■ What the task requires: Please copy every line of the records below that holds the word "when".

■ Records for this exercise:
┄┄┄┄┄┄┄┄┄┄
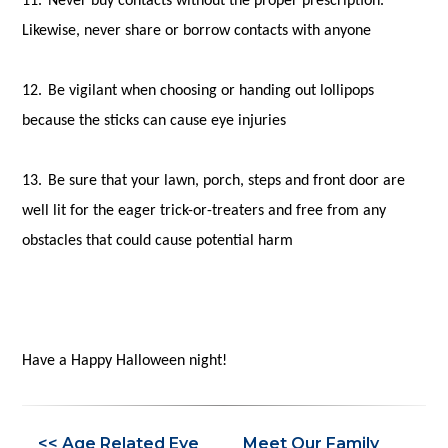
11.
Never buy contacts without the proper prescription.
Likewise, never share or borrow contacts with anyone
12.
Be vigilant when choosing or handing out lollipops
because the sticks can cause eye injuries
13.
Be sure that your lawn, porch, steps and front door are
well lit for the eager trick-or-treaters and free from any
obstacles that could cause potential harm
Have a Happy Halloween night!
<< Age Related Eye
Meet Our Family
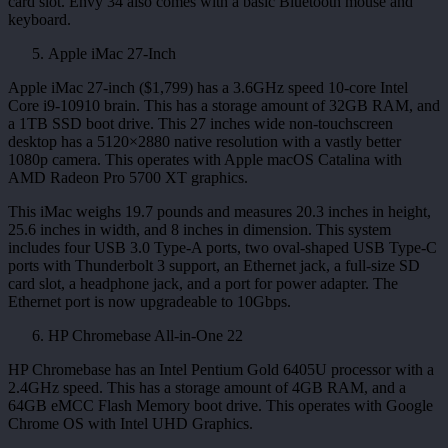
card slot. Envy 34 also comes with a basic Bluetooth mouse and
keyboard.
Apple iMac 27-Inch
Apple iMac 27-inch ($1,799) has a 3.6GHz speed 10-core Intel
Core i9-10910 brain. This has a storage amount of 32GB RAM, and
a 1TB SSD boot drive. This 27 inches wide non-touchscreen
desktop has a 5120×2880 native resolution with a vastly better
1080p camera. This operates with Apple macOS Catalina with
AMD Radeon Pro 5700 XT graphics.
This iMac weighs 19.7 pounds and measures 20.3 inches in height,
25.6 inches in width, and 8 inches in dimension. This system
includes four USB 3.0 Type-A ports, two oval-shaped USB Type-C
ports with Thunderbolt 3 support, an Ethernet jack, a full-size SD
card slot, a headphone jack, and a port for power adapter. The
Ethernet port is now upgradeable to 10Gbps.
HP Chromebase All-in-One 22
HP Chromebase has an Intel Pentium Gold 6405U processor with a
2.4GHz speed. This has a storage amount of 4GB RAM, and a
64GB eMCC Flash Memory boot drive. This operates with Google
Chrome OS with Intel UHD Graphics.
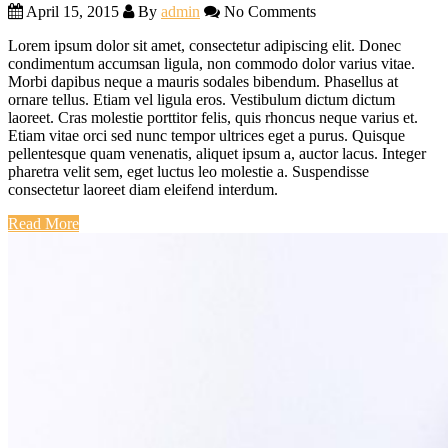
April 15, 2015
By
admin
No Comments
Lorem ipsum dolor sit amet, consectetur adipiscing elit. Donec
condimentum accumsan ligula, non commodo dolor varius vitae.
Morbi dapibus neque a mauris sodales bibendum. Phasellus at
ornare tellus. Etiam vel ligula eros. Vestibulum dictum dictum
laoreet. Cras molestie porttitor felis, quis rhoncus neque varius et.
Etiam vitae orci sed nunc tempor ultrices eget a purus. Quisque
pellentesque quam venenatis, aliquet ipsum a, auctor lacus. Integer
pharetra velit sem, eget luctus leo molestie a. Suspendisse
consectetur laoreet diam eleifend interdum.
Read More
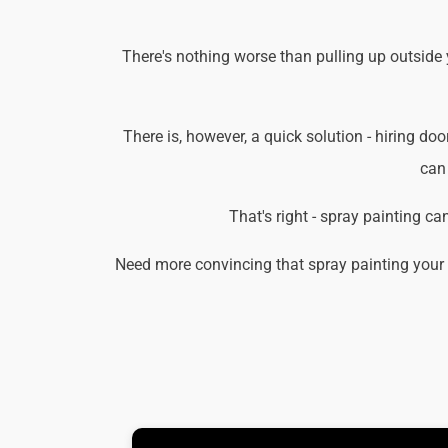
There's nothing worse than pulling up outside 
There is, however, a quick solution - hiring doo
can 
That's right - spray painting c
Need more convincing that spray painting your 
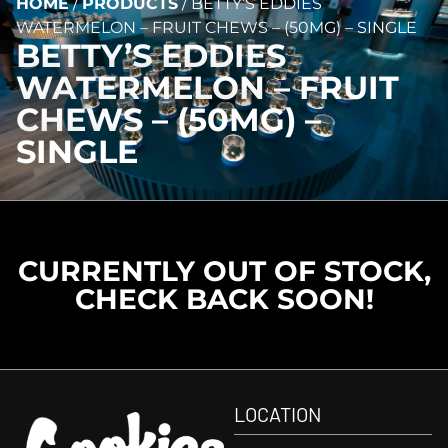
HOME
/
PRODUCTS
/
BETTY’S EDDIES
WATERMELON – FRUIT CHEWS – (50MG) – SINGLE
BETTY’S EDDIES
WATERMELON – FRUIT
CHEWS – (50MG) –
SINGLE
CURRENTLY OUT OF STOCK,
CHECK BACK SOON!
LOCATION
┄┄┄┄┄┄┄┄┄┄
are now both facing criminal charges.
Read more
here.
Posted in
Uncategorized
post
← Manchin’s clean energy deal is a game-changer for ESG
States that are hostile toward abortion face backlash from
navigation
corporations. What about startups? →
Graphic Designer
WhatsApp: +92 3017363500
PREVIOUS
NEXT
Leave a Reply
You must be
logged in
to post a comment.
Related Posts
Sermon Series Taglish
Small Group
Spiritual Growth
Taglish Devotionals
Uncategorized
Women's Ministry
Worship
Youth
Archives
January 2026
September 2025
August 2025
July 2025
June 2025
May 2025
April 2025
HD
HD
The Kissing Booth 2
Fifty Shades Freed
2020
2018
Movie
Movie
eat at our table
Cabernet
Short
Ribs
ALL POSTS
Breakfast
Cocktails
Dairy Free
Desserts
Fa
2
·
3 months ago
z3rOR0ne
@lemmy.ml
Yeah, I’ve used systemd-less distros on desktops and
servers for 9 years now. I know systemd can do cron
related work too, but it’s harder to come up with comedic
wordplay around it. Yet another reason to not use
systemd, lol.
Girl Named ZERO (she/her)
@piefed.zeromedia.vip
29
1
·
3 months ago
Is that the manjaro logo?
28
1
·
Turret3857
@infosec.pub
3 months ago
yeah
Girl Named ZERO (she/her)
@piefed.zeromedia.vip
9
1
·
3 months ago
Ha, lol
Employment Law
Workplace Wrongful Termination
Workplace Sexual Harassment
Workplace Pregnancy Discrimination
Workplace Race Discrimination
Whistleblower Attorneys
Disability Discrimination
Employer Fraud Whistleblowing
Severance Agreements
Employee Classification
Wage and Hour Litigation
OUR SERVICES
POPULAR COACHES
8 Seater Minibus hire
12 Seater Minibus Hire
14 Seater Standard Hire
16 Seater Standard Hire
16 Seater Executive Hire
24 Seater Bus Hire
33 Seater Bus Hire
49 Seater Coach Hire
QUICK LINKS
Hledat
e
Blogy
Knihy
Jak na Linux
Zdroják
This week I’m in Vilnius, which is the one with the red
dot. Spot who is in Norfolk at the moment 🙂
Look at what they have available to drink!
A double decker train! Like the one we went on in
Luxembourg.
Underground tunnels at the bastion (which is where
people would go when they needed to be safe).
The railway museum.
┄┄┄┄┄┄┄┄┄┄
■ Exercise result:
Be vigilant when choosing or handing out lollipops
people would go when they needed to be safe).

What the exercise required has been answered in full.